Several blood tests can indicate Wilson's disease, although no single test is definitive. A combination of abnormal results across multiple tests raises suspicion and warrants further investigation.
Key Blood Tests for Wilson's Disease
Here's a breakdown of the key blood tests used in the diagnosis of Wilson's disease:
-
Ceruloplasmin Level:
- Typically Low: This is a hallmark finding in Wilson's disease. Ceruloplasmin is a protein that carries copper in the bloodstream. Because individuals with Wilson's disease have difficulty attaching copper to ceruloplasmin, the level of this protein is often reduced.
- Important Note: Low ceruloplasmin can also be found in other conditions, making it essential to consider other factors.
-
Serum Copper Level:
- Variable Results: Total serum copper levels can be higher, lower, or normal in Wilson's disease. This is because copper is not being properly processed and transported.
- Free Copper: More importantly, the free copper (copper not bound to ceruloplasmin) is usually elevated in Wilson's disease.
-
Liver Enzymes (ALT and AST):
- Elevated Levels: Alanine transaminase (ALT) and aspartate transaminase (AST) are liver enzymes. Elevated levels indicate liver damage, which is common in Wilson's disease.
- Non-Specific: Elevated liver enzymes are not specific to Wilson's disease and can be caused by various other liver conditions.
-
Other Blood Tests:
- Complete blood count (CBC) to assess for anemia or thrombocytopenia.
- Comprehensive metabolic panel (CMP) to assess overall liver and kidney function.

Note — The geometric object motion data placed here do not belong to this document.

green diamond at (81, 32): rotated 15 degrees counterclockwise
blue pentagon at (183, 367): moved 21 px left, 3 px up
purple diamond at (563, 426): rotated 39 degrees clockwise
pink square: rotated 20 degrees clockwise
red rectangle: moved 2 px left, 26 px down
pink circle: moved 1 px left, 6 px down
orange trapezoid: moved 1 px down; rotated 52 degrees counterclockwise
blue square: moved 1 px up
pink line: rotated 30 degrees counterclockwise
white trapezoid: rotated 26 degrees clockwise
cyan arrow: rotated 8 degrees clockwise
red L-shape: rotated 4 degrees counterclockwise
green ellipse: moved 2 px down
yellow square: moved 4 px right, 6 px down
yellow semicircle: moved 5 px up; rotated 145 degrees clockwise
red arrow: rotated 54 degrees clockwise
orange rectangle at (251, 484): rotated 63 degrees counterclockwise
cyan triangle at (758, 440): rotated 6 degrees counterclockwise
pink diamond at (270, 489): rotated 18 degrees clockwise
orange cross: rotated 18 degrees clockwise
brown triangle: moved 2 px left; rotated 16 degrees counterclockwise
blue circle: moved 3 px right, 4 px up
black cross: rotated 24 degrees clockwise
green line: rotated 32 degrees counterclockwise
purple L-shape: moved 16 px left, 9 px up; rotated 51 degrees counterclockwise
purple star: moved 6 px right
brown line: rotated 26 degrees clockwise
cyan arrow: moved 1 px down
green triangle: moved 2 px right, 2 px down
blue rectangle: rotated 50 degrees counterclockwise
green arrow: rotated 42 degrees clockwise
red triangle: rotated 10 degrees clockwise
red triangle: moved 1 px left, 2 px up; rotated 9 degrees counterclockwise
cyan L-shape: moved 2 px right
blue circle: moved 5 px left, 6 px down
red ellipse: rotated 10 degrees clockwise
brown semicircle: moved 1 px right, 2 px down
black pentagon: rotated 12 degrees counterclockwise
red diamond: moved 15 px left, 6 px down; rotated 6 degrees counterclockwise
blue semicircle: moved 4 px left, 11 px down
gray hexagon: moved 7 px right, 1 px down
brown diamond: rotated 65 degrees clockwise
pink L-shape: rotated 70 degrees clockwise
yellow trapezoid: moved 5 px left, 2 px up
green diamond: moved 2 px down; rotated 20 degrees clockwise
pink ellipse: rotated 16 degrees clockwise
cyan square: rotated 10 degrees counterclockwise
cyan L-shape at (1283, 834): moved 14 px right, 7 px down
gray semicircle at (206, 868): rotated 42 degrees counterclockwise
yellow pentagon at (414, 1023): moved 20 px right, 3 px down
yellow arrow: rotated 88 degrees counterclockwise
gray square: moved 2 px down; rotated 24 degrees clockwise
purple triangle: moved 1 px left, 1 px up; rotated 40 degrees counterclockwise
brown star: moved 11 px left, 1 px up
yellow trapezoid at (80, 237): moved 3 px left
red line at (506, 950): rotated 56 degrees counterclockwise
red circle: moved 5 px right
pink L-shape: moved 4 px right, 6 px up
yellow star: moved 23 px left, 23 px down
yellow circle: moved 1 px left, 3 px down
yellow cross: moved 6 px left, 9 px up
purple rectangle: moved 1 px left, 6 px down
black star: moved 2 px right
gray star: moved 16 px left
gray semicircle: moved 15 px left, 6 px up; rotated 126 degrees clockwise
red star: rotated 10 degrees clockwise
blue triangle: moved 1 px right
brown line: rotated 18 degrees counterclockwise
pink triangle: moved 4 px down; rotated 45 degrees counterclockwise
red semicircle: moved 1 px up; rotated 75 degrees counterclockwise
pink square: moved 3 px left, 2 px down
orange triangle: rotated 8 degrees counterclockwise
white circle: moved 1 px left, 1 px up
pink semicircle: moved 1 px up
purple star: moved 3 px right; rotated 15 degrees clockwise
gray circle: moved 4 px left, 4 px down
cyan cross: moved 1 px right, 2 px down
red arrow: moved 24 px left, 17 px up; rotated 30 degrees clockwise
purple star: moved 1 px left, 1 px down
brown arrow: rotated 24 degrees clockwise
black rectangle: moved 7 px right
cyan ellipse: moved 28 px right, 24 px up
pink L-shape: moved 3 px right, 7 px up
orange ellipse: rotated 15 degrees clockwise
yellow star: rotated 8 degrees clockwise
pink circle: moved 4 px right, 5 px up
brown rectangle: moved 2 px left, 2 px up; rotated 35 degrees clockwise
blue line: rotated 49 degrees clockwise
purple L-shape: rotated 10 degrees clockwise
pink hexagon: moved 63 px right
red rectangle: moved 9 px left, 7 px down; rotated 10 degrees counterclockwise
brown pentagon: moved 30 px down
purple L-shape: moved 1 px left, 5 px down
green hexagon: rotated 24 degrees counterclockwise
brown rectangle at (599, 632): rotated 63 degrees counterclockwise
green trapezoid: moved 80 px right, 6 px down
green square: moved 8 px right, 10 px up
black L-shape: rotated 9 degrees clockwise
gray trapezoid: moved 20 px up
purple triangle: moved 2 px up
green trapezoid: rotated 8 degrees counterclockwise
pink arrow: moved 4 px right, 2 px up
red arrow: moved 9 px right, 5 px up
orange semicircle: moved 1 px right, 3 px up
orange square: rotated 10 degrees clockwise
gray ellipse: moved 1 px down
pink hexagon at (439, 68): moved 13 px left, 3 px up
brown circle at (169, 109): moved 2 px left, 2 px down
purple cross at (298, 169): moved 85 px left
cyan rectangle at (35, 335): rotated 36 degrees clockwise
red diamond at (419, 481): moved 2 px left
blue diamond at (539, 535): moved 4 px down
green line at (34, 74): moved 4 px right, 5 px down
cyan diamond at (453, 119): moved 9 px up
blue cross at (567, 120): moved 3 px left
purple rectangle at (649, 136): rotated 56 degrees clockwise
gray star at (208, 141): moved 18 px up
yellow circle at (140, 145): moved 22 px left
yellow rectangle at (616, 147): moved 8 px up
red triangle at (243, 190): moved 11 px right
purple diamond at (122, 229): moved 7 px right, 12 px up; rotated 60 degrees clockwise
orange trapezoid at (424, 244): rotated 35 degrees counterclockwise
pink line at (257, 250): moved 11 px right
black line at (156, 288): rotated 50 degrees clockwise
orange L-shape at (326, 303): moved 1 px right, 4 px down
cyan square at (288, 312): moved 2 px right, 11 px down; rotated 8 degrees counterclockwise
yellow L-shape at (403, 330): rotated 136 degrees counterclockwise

Summary of Blood Test Findings in Wilson's Disease
| Blood Test | Typical Result in Wilson's Disease |
|---|---|
| Ceruloplasmin | Low |
| Serum Copper | Variable (may be low, normal, or high) |
| Free Copper | High |
| ALT and AST | Elevated |
Important Considerations
It's vital to note that blood test results alone are not sufficient for diagnosing Wilson's disease. A doctor will consider these results in conjunction with a physical examination, patient history, and other diagnostic tests such as:
- Urine Copper Test: Measures the amount of copper excreted in the urine over 24 hours. People with Wilson's disease typically excrete more copper than normal.
- Liver Biopsy: A small sample of liver tissue is examined under a microscope to assess copper levels and liver damage.
- Genetic Testing: Identifies mutations in the ATP7B gene, which is responsible for Wilson's disease.
A definitive diagnosis requires careful evaluation by a healthcare professional specializing in liver disease or metabolic disorders.